I also want to explore options for showing and using the jumper header pins in different views. Considering using internal connector pins in schematic view (inside the body of the part graphics, instead of at the outside edge). Those do not normally go anywhere except to another (physical) pin on the same part, so internal open/closed shorting jumper should work. If I can get a clean way to lay it out.

The existing example should be enough to show what I was talking about earlier in the thread, about an alternate way to layout the schematic view of the parts, using the top and bottom location for power and ground, and only including pins for the shield where the shield electronics actually connects to them. Labels of unused pins (pin location) are optional, but since need to leave a gap anyway, to lineup with the ‘standard’ uno (or other board), I figured they might as well be included. Besides, I built a shield template part in the process of this, and all of the normal uno footprint pins are included in that. Easier to delete unneeded pieces than to add them back in each time.

I

Reading carefully what slack is telling me, I think you have all slack notifications turned off, so, unless you login there occasionally, you have not seen the messages I sent to you there.

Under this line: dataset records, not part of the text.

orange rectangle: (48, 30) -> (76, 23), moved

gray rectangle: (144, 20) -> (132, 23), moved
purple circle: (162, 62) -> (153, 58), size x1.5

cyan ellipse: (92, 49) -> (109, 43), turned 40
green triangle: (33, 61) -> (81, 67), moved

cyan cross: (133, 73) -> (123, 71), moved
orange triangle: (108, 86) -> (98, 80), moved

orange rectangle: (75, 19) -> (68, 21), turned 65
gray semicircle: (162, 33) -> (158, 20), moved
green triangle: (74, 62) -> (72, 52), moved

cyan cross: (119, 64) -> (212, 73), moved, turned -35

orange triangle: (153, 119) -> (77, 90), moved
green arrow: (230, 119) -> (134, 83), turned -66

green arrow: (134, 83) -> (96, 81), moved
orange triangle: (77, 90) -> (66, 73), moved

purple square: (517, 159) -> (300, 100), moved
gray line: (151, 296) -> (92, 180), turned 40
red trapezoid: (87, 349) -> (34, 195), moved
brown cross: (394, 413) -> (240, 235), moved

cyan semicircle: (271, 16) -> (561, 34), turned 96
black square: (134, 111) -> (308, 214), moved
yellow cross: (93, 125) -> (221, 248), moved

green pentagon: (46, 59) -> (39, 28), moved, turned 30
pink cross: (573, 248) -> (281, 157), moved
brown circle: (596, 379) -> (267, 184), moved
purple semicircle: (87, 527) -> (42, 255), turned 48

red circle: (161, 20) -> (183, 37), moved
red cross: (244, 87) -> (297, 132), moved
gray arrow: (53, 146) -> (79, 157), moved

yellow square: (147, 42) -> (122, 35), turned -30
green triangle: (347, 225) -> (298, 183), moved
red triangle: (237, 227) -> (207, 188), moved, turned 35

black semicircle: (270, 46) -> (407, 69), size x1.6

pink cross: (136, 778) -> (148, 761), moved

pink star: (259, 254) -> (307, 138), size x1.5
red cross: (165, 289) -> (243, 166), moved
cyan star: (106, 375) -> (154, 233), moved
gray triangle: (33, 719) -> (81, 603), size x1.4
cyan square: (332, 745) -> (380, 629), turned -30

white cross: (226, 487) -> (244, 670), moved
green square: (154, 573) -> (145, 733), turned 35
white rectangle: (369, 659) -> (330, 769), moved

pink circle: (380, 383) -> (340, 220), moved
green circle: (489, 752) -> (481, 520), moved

That wasn’t intentional! I’ll log on and see if I can correct that :slight_smile: . That may explain why I haven’t seen any activity lately.

edit:

My connection is in such bad shape (around 1% packet loss 100ms - 2 sec ping response to first gateway) that the slack login won’t complete. I expect it times out due to the slow connection. So slack may need to wait for a new network connection …

Peter

I’ll have a look (Internet connection willing) and comment there. Thanks!

Peter

Here is a version of the example sketch with updated parts. I found a way to get the effect I wanted with bused connectors.

Still need to implement the configuration jumper headers the way I want for schematic, but making progress.

bus_connection_working.fzz (38.8 KB)


Here is what should be a fully functional version of the shield friendly uno and Dragiono LoRa parts. Bugs allowing. I did not fill in the shield breadboard graphics beyond what was useful for identifying the functional parts. The focus was on getting the schematic view layout into what (to me) was a more logical structure. Inputs to the shield (the Arduino pins) on the left, power and ground top and bottom, shield specific IO on the right. No duplication of bused connections, no connections on the shield for pins that are never used (directly) by the shield. After some iterations, I found a reasonably clean way of showing the shield configuration / settings jumpers internal to the main schematic symbol block. Both sketch and part files included, so you do not need to extract from the sketch. To get the schematic to work this way, with the LoRa ICSP as a output, I needed to duplicate (and bus) the connections for use with the internal configuration connections.

dragino lora shield.fzz (42.0 KB)
arduino_uno_for_shields.fzpz (27.5 KB)
dragino_lora_shield.fzpz (10.4 KB)

Here is an image of the schematic view with (just) enough real wires to get the rest of the ratsnest wires to go to reasonable locations.

Discussion open for this style of doing the layout.